Tina Swann taught kindergartner Brea Boutwell to smile during adversity. During Boutwell’s senior year, Swann taught her about self-esteem. On Friday, Boutwell taught Swann to cry.
The high school art teacher picked up her letter from the stack that filled a table in the Thomson High School media center, then fought tears as she realized which honors student had selected Swann as her honors educator.
In all, 35 honors seniors selected someone who had inspired them. The honorees included retired teachers and current faculty, including teachers in their first year at THS. Other honorees included parents and a custodian.
THS special education teacher Stacey Amerson, who will coordinate graduation on May 18, organized the breakfast. She and Lynn Cato have helped to coordinate the breakfast for nine years. Cato, a former THS assistant principal and now principal at Norris Elementary School, visited the high school for the breakfast.
Amerson’s daughter, Lily, and a half-dozen school staffers helped to set up the honors letters and the table of food.
“It’s an opportunity to recognize someone who has been an inspiration to them, in school or out,” Amerson said.
Swann hugged Boutwell as they sat and examined the letter. During her senior year, Boutwell wrote, “you have taught me so much more than just art.
“Every day you came in, you would tell the class ‘I am me and I’m not changing for anybody.’ ”
Boutwell continued, “It made me realize that a person can be 10 times happier in life if they are happy with themselves.”
She added, “… I leave you with this letter to let you know that you mean a lot to me and you have taught me a lot. I appreciate everything that you have ever done for me.”
Boutwell told Swann, “You will forever be a hero in my life.”
Ansley Thrift chose her 11th-grade American literature teacher, Amy Proctor, as her honors educator. Thrift held Beta Club offices for two years while Proctor served as club adviser. “She’s my favorite teacher,” Thrift said. “She taught me I can do whatever I want. I can pursue my dreams. I can do whatever I want in life.”
“This group of senior is so special,” Proctor said.
Nekia McNair chose Kathy Neal, her 11th-grade physics teacher, for the honor. “She made me realize I want to be a teacher like her, not only caring if the student passes, but their emotional needs, too,” McNair said. McNair also was Neal’s teaching apprentice.
Ben McIntosh chose his mother, Lynda Anguilla, a teacher at Dearing Elementary School. “I can say I taught him every day of my life,” Anguilla said. “I haven’t read the letter yet. I’m too emotional.”
“She got me to where I am today,” McIntosh said.
“And sometimes I think he’s teaching me about life,” Anguilla said
Chad Austin chose his eighth-grade algebra teacher, Steve Smith, who had retired in 2008. “I was a handful,” Austin said. “But I listened to him. Now I’m in honors math.”
“I’m very honored after so many years,” Smith said.
Nellie Crenshaw, a THS custodian for nine years, said this was her first year to be selected as an honors educator. In fact, both Victoria Lewis and Carlesha Elam chose Crenshaw.
“She’s wonderful. She’s encouraging,” Lewis said.
“She always has advice,” Elam said.
Crenshaw said she was “very surprised” with the honors. “It lets me know I’m doing something right for these students,” she said.

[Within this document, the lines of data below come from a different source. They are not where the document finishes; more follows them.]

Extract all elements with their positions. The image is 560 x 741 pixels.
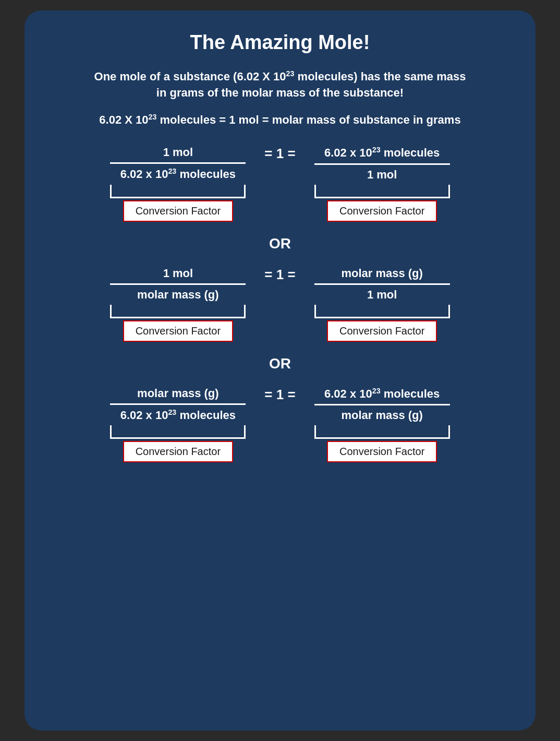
denominator: 6.02 x 1023 molecules — [120, 167, 236, 181]
fraction-line — [314, 404, 450, 405]
bracket — [314, 185, 450, 198]
conversion-factor-box-2b: Conversion Factor — [327, 320, 437, 342]
fraction-display: 1 mol 6.02 x 1023 molecules — [110, 146, 246, 181]
bracket — [110, 425, 246, 439]
fraction-line — [110, 162, 246, 164]
section-1: 1 mol 6.02 x 1023 molecules Conversion F… — [56, 146, 504, 221]
fraction-pair-1: 1 mol 6.02 x 1023 molecules Conversion F… — [56, 146, 504, 221]
fraction-right-2: molar mass (g) 1 mol Conversion Factor — [314, 267, 450, 342]
numerator: 6.02 x 1023 molecules — [324, 387, 440, 404]
fraction-left-1: 1 mol 6.02 x 1023 molecules Conversion F… — [110, 146, 246, 221]
denominator: molar mass (g) — [341, 409, 423, 422]
conversion-factor-box-2a: Conversion Factor — [123, 320, 233, 342]
equation-text: 6.02 X 1023 molecules = 1 mol = molar ma… — [99, 113, 460, 127]
bracket — [314, 305, 450, 318]
conversion-factor-box-3a: Conversion Factor — [123, 441, 233, 462]
bracket — [314, 425, 450, 439]
denominator: 6.02 x 1023 molecules — [120, 408, 236, 422]
or-divider-1: OR — [269, 235, 291, 252]
equals-1: = 1 = — [264, 146, 295, 162]
or-divider-2: OR — [269, 355, 291, 372]
page-title: The Amazing Mole! — [190, 31, 370, 54]
fraction-left-3: molar mass (g) 6.02 x 1023 molecules Con… — [110, 387, 246, 462]
fraction-display: 6.02 x 1023 molecules molar mass (g) — [314, 387, 450, 422]
fraction-right-3: 6.02 x 1023 molecules molar mass (g) Con… — [314, 387, 450, 462]
fraction-display: molar mass (g) 1 mol — [314, 267, 450, 302]
bracket — [110, 185, 246, 198]
main-card: The Amazing Mole! One mole of a substanc… — [25, 10, 535, 731]
conversion-factor-box-1b: Conversion Factor — [327, 200, 437, 222]
fraction-line — [314, 163, 450, 165]
denominator: 1 mol — [367, 168, 397, 182]
numerator: 1 mol — [163, 146, 193, 162]
conversion-factor-box-1a: Conversion Factor — [123, 200, 233, 222]
numerator: molar mass (g) — [137, 387, 219, 403]
denominator: 1 mol — [367, 288, 397, 302]
intro-text: One mole of a substance (6.02 X 1023 mol… — [94, 68, 466, 101]
fraction-pair-2: 1 mol molar mass (g) Conversion Factor =… — [56, 267, 504, 342]
fraction-line — [314, 283, 450, 285]
fraction-right-1: 6.02 x 1023 molecules 1 mol Conversion F… — [314, 146, 450, 221]
bracket — [110, 305, 246, 318]
equals-3: = 1 = — [264, 387, 295, 403]
conversion-factor-box-3b: Conversion Factor — [327, 441, 437, 462]
numerator: 1 mol — [163, 267, 193, 283]
section-2: 1 mol molar mass (g) Conversion Factor =… — [56, 267, 504, 342]
fraction-left-2: 1 mol molar mass (g) Conversion Factor — [110, 267, 246, 342]
denominator: molar mass (g) — [137, 288, 219, 302]
fraction-line — [110, 403, 246, 405]
section-3: molar mass (g) 6.02 x 1023 molecules Con… — [56, 387, 504, 462]
numerator: 6.02 x 1023 molecules — [324, 146, 440, 163]
fraction-display: 1 mol molar mass (g) — [110, 267, 246, 302]
fraction-line — [110, 283, 246, 285]
equals-2: = 1 = — [264, 267, 295, 283]
fraction-display: 6.02 x 1023 molecules 1 mol — [314, 146, 450, 181]
fraction-pair-3: molar mass (g) 6.02 x 1023 molecules Con… — [56, 387, 504, 462]
numerator: molar mass (g) — [341, 267, 423, 283]
fraction-display: molar mass (g) 6.02 x 1023 molecules — [110, 387, 246, 422]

Senior Javequia Martin chose biology and environmental science teacher Pam Hawkins as her honors educator. “Thank you for the patience, caring and understanding,” Martin wrote.
Alyssa Carter chose middle school art teacher Brenda Fariss as her honors educator. “She’s my favorite teacher,” Carter said. “I love Miss Fariss.”
Fariss hugged Carter again. “I knew who it was,” she said. “When I got the letter, I knew who it was.”